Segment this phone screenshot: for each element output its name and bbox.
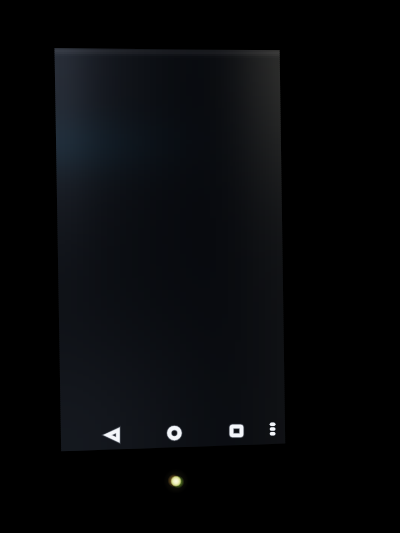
button[interactable]: Recent apps xyxy=(221,415,253,447)
button[interactable]: More options xyxy=(258,413,287,446)
button[interactable]: Home xyxy=(158,417,190,449)
button[interactable]: Back xyxy=(96,419,129,451)
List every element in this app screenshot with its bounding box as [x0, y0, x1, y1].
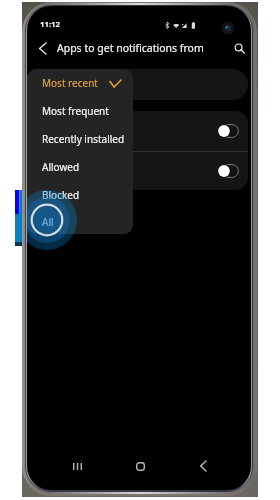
button[interactable]: Recent apps	[65, 454, 89, 478]
button[interactable]: Most recent	[27, 69, 133, 97]
staticText: Allowed	[42, 160, 80, 174]
staticText: Blocked	[42, 188, 80, 202]
button[interactable]: Toggle	[35, 111, 248, 151]
staticText: Apps to get notifications from	[57, 41, 204, 55]
staticText: 11:12	[40, 19, 61, 30]
button[interactable]: All	[27, 209, 133, 234]
button[interactable]: Navigate up	[30, 36, 54, 60]
button[interactable]: Back	[191, 454, 215, 478]
staticText: Recently installed	[42, 132, 125, 146]
staticText: Most frequent	[42, 104, 109, 118]
button[interactable]: Search	[227, 36, 251, 60]
button[interactable]: Recently installed	[27, 125, 133, 153]
button[interactable]: Toggle	[217, 124, 239, 138]
button[interactable]: Toggle	[217, 164, 239, 178]
staticText: Most recent	[42, 76, 98, 90]
button[interactable]: Toggle	[35, 152, 248, 190]
button[interactable]: Most frequent	[27, 97, 133, 125]
button[interactable]: Home	[128, 454, 152, 478]
staticText: All	[42, 215, 54, 229]
button[interactable]: Blocked	[27, 181, 133, 209]
button[interactable]: Allowed	[27, 153, 133, 181]
button[interactable]	[35, 69, 248, 100]
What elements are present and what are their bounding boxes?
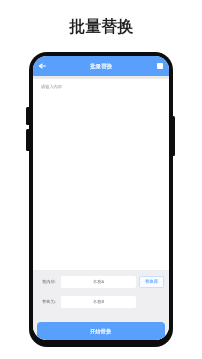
button[interactable]: Back <box>36 60 48 72</box>
staticText: 批量替换 <box>69 17 133 37</box>
staticText: 批量替换 <box>90 63 113 70</box>
button[interactable]: 开始替换 <box>37 322 165 340</box>
staticText: 替换为: <box>42 299 56 305</box>
button[interactable]: 替换库 <box>139 276 164 288</box>
button[interactable]: Menu <box>155 61 165 71</box>
staticText: 替换库 <box>145 279 159 285</box>
staticText: 开始替换 <box>90 328 112 335</box>
staticText: 将内容: <box>42 279 56 285</box>
button[interactable]: 名称A <box>61 276 136 288</box>
staticText: 名称A <box>93 279 105 285</box>
staticText: 名称B <box>93 299 105 305</box>
staticText: 请输入内容 <box>41 84 62 89</box>
button[interactable]: 名称B <box>61 296 136 308</box>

·····

EXERCISE DIRECTIONS
Based on the listing, determine the number of lines that include the string "Back", and give that number without further text.

YOUR RESPONSE
3